- Occupation: Professor of Applied Developmental Psychology

Academic background
- Alma mater: University of New Mexico; Stanford University

Academic work
- Institutions: George Mason University

= Adam Winsler =

American developmental psychologist

 Adam Winsler is a developmental psychologist known for his research on early child development, private speech, and benefits of arts education. Winsler is Professor of Applied Developmental Psychology at George Mason University.

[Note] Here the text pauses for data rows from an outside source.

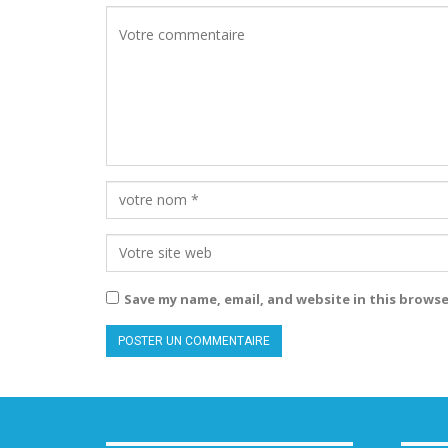
Save my name, email, and website in this browse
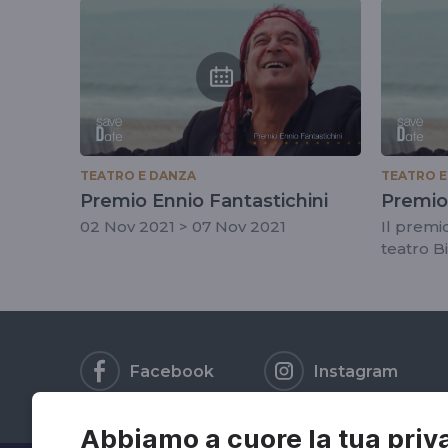
tag
#premioenniofant
TEATRO E DANZA
TEATRO E
Premio Ennio Fantastichini
Premio 
02 Nov 2021 > 07 Nov 2021
Il premio
teatro B
Facebook
Instagram
Abbiamo a cuore la tua priv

Winsler co-authored with Laura Berk the volume Scaffolding Children's Learning: Vygotsky and Early Childhood Education, which describes the theories of development created by Lev Vygotsky and how they be applied to children's learning in a school environment. He also co-edited the volume Private Speech, Executive Functioning, and The Development of Verbal Self-Regulation. Winsler was Editor in Chief of Early Childhood Research Quarterly, and serves on their editorial board.

== Biography ==

Winsler received his B.A. degree in psychology at University of New Mexico in 1988. He furthered his education and obtained his Ph.D. in Child and Adolescent Development at Stanford University Graduate School of Education in 1994. While at Stanford, Winsler worked as Program Evaluator and Evaluation Director at the Redwood City Schools in California, where he conducted research on bilingual language development, and documented the benefits of bilingual preschool programs for Spanish-speaking children growing up in low income families.

Winsler started his academic career at the University of Alabama, Tuscaloosa in 1994 as an assistant professor before moving to George Mason University in 1997. His research has been funded by the Institute of Education Sciences of the U.S. Department of Education and by foundations including The Children's Trust and the Early Learning Coalition of Miami-Dade/Monroe.

== Research ==
As a graduate student, Winsler began a collaborative program of research with Rafael M. Diaz on young children's use of private speech, which led to a series of studies on self-regulation in children with attention and behavioral problems. Winsler's research examined private speech in relation to aspects of executive functioning in children with disabilities such as autism spectrum disorder, and ADHD. Following Vygotsky, Winsler considers the use of private speech to be an important turning point in a child's development, as it supports the child in verbalizing their thoughts, regulating their attention, and helping them produce decisions on their own. According to Winsler, private speech is beneficial in lowering impulsivity in small children, while increasing performance as they learn to recollect and express their train of thought.

Winsler is also known for his research on early childhood education, where he has focused on evaluating the cognitive, language, and social-emotional outcomes and school readiness of children from diverse backgrounds, many who come from low-income families, attending variously structured child-care and preschool programs. Winsler and his colleagues' research indicates the importance of the arts in early childhood development. When young children are involved in electives such as dance, drama, and music, they become more socially competent, show better self-regulation, and their academic performance improves.

In work with Martha Carlton, Winsler critiqued the concept of school readiness, which they view as a biased concept based on the perspective of the school system and its qualifications for children's school entry. Winsler has focused on bilingual, immigrant children who are often misunderstood because of their inability to speak English, yet are just as capable as their peers; such children may fall behind due to bias toward languages other than English in the school system. Although immigrant children may lag behind their peers in preschool cognitive and language skills, they show advantages relative to non-immigrant children in socio-emotional skills and behavior.

== Representative Publications ==

- Carlton, M. P., & Winsler, A. (1999). School readiness: The need for a paradigm shift. School Psychology Review, 28, 338–352.
- Lobo, Y. B., & Winsler, A. (2006). The effects of a creative dance and movement program on the social competence of head start preschoolers. Social Development, 15(3), 501–519.
- Morrissey, T. W., Hutchison, L., & Winsler, A. (2014). Family income, school attendance, and academic achievement in elementary school. Developmental Psychology, 50(3), 741–753.
- Winsler, A., Diaz, R. M., & Montero, I. (1997). The role of private speech in the transition from collaborative to independent task performance in young children. Early Childhood Research Quarterly, 12(1), 59–79.
- Winsler, A., Madigan, A. L., & Aquilino, S. A. (2005). Correspondence between maternal and paternal parenting styles in early childhood. Early childhood research quarterly, 20(1), 1–12.
- Winsler, A., & Naglieri, J. (2003). Overt and covert verbal problem-solving strategies: Developmental trends in use, awareness, and relations with task performance in children aged 5 to 17. Child Development, 74(3), 659–678.
- Winsler, A., Tran, H., Hartman, S. C., Madigan, A. L., Manfra, L., & Bleiker, C. (2008). School readiness gains made by ethnically diverse children in poverty attending center-based childcare and public school pre-kindergarten programs. Early Childhood Research Quarterly, 23(3), 314–329.